PROVIDED RECORDS:
[Start of section]

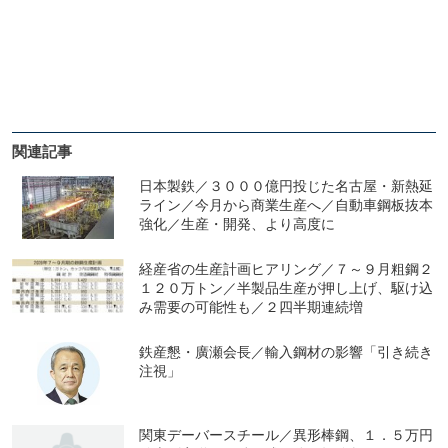
関連記事
日本製鉄／３０００億円投じた名古屋・新熱延
ライン／今月から商業生産へ／自動車鋼板抜本
強化／生産・開発、より高度に
経産省の生産計画ヒアリング／７～９月粗鋼２
１２０万トン／半製品生産が押し上げ、駆け込
み需要の可能性も／２四半期連続増
鉄産懇・廣瀬会長／輸入鋼材の影響「引き続き
注視」
関東デーバースチール／異形棒鋼、１．５万円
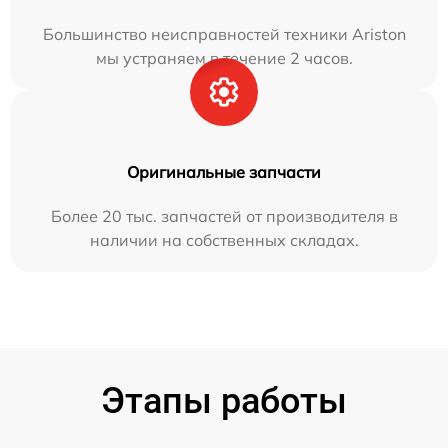
Большинство неисправностей техники Ariston
мы устраняем в течение 2 часов.
Оригинальные запчасти
Более 20 тыс. запчастей от производителя в
наличии на собственных складах.
Этапы работы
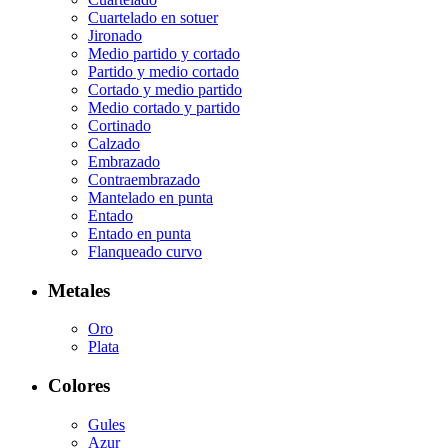
Cuartelado en sotuer
Jironado
Medio partido y cortado
Partido y medio cortado
Cortado y medio partido
Medio cortado y partido
Cortinado
Calzado
Embrazado
Contraembrazado
Mantelado en punta
Entado
Entado en punta
Flanqueado curvo
Metales
Oro
Plata
Colores
Gules
Azur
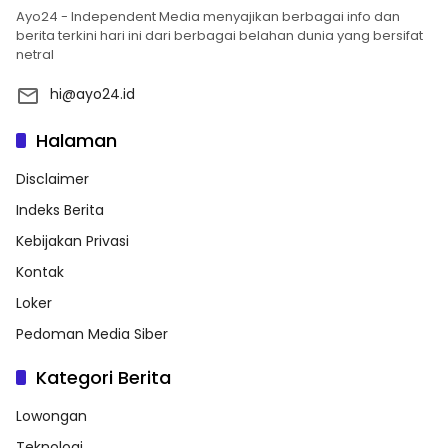
Ayo24 - Independent Media menyajikan berbagai info dan
berita terkini hari ini dari berbagai belahan dunia yang bersifat
netral
hi@ayo24.id
Halaman
Disclaimer
Indeks Berita
Kebijakan Privasi
Kontak
Loker
Pedoman Media Siber
Kategori Berita
Lowongan
Teknologi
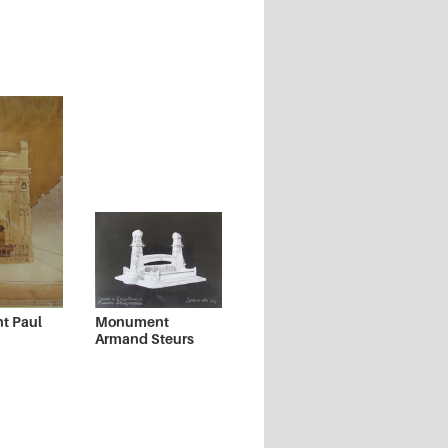
t Paul
Monument
Armand Steurs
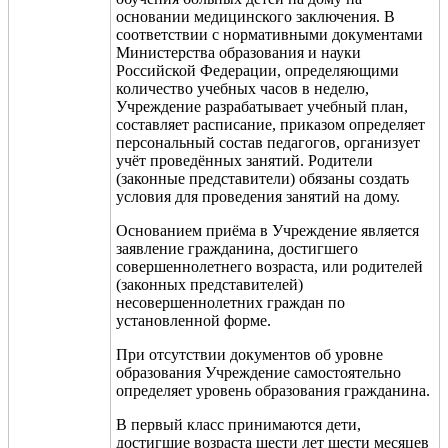
основании медицинского заключения. В
соответствии с нормативными документами
Министерства образования и науки
Российской Федерации, определяющими
количество учебных часов в неделю,
Учреждение разрабатывает учебный план,
составляет расписание, приказом определяет
персональный состав педагогов, организует
учёт проведённых занятий. Родители
(законные представители) обязаны создать
условия для проведения занятий на дому.
Основанием приёма в Учреждение является
заявление гражданина, достигшего
совершеннолетнего возраста, или родителей
(законных представителей)
несовершеннолетних граждан по
установленной форме.
При отсутствии документов об уровне
образования Учреждение самостоятельно
определяет уровень образования гражданина.
В первый класс принимаются дети,
достигшие возраста шести лет шести месяцев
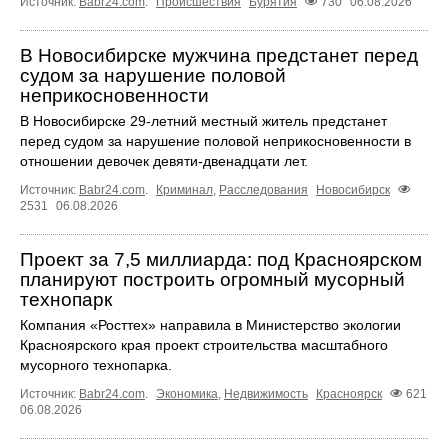
Источник:
Babr24.com
.
Происшествия
Бурятия
730
06.08.2026
В Новосибирске мужчина предстанет перед
судом за нарушение половой
неприкосновенности
В Новосибирске 29-летний местный житель предстанет
перед судом за нарушение половой неприкосновенности в
отношении девочек девяти-двенадцати лет.
Источник:
Babr24.com
.
Криминал
,
Расследования
Новосибирск
2531
06.08.2026
Проект за 7,5 миллиарда: под Красноярском
планируют построить огромный мусорный
технопарк
Компания «Росттех» направила в Министерство экологии
Красноярского края проект строительства масштабного
мусорного технопарка.
Источник:
Babr24.com
.
Экономика
,
Недвижимость
Красноярск
621
06.08.2026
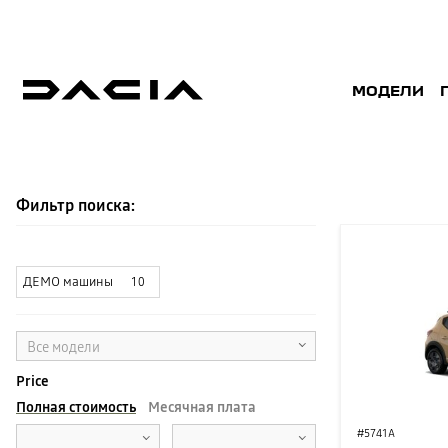
МОДЕЛИ
СКЛАД
Фильтр поиска:
ДЕМО машины
10
Все модели
Price
Полная стоимость
Месячная плата
#5741A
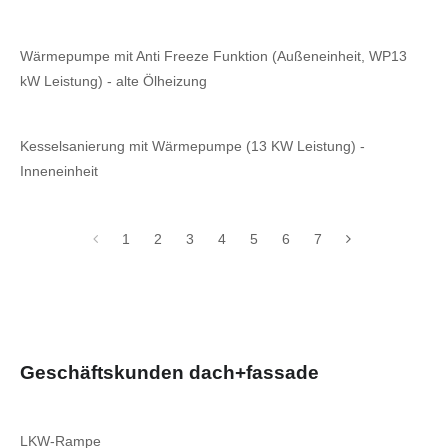
Wärmepumpe mit Anti Freeze Funktion (Außeneinheit, WP13
kW Leistung) - alte Ölheizung
Kesselsanierung mit Wärmepumpe (13 KW Leistung) -
Inneneinheit
1
2
3
4
5
6
7
Geschäftskunden dach+fassade
LKW-Rampe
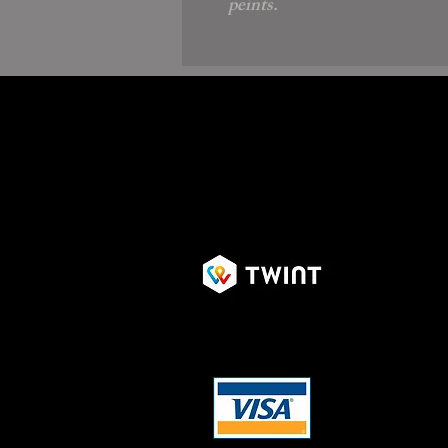
peints.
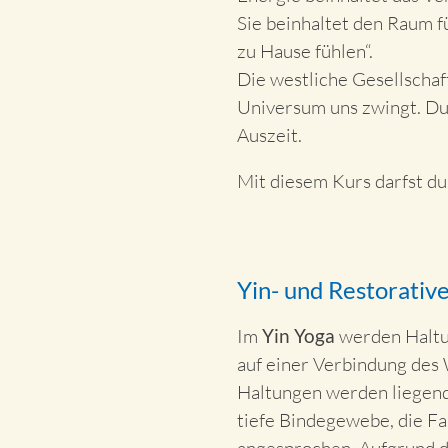
Sie beinhaltet den Raum f
zu Hause fühlen“.
Die westliche Gesellschaf
Universum uns zwingt. Du
Auszeit.
Mit diesem Kurs darfst du
Yin- und Restorati
Im
Yin Yoga
werden Haltun
auf einer Verbindung des
Haltungen werden liegend
tiefe Bindegewebe, die Fa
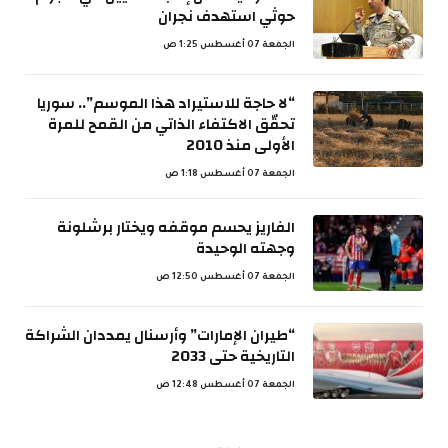
حوثي استهدف نجران
الجمعة 07 أغسطس 1:25 ص
“لا حاجة للاستيراد هذا الموسم”.. سوريا
تحقّق الاكتفاء الذاتي من القمح للمرة
الأولى منذ 2010
الجمعة 07 أغسطس 1:18 ص
الفاريز يحسم موقفه ويختار برشلونة
وجهته الوحيدة
الجمعة 07 أغسطس 12:50 ص
“طيران الإمارات” وأرسنال يمددان الشراكة
التاريخية حتى 2033
الجمعة 07 أغسطس 12:48 ص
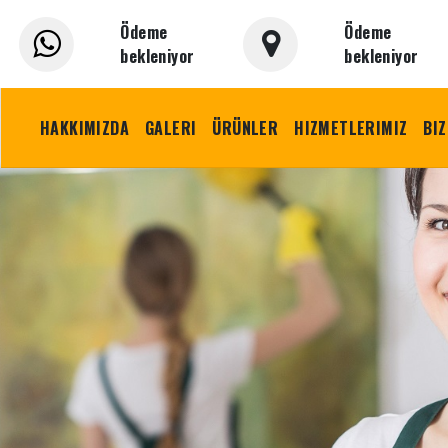
Ödeme
Ödeme
bekleniyor
bekleniyor
HAKKIMIZDA
GALERI
ÜRÜNLER
HIZMETLERIMIZ
BIZ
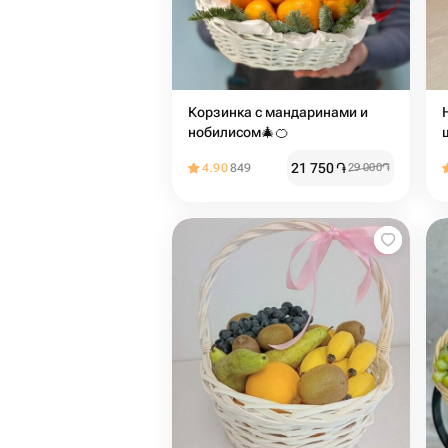
Корзинка с мандаринами и
нобилисом🎄🍊
21 750
֏
4.90
849
29 000
֏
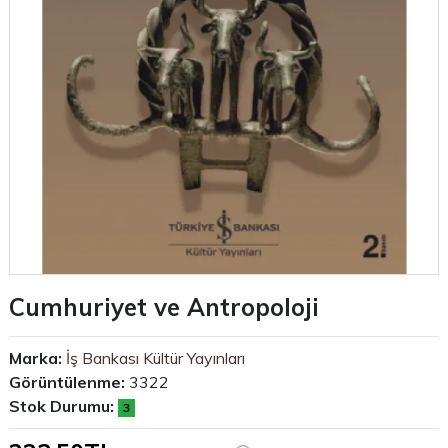
Cumhuriyet ve Antropoloji
Marka:
İş Bankası Kültür Yayınları
Görüntülenme:
3322
Stok Durumu:
3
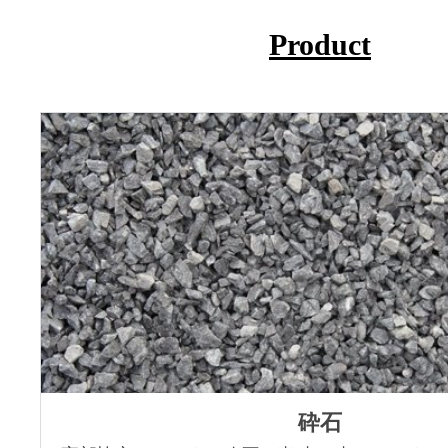
Product
砕石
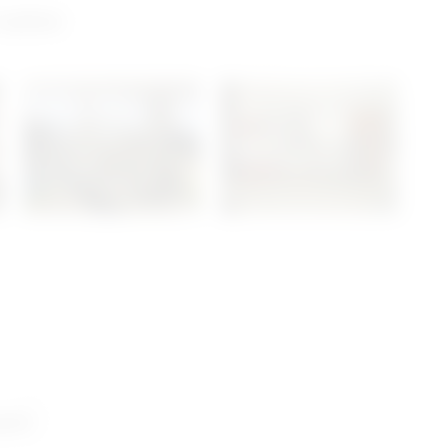
 salon
ani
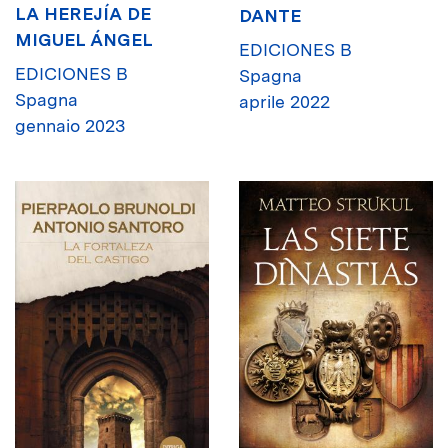
LA HEREJÍA DE
DANTE
MIGUEL ÁNGEL
EDICIONES B
EDICIONES B
Spagna
Spagna
aprile 2022
gennaio 2023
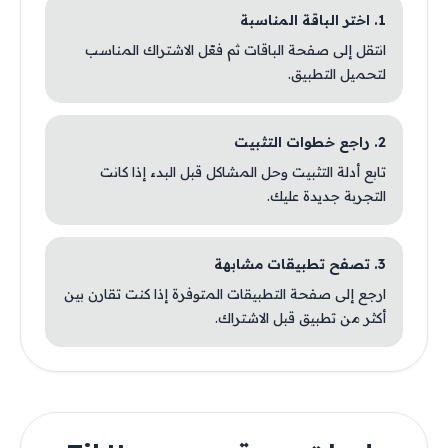
1. اختر الباقة المناسبة
انتقل إلى صفحة الباقات ثم فعّل الاشتراك المناسب
لتحميل التطبيق.
2. راجع خطوات التثبيت
تابع أدلة التثبيت وحل المشاكل قبل البدء إذا كانت
التجربة جديدة عليك.
3. تصفح تطبيقات مشابهة
ارجع إلى صفحة التطبيقات المتوفرة إذا كنت تقارن بين
أكثر من تطبيق قبل الاشتراك.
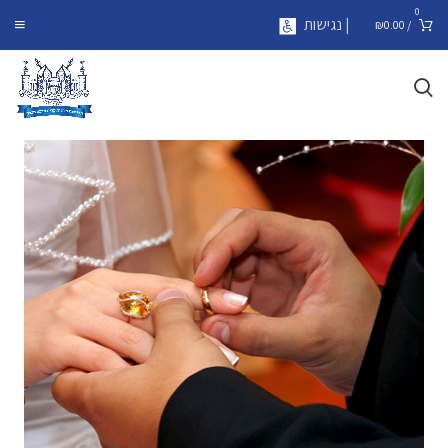
0
| נגישות
₪
0.00
/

[End of section]

EXERCISE GOAL:
Which lines of the listing contain the word "werden"? Copy each of them.

RESULT OF THIS TASK:
werden Haltun
Haltungen werden liegend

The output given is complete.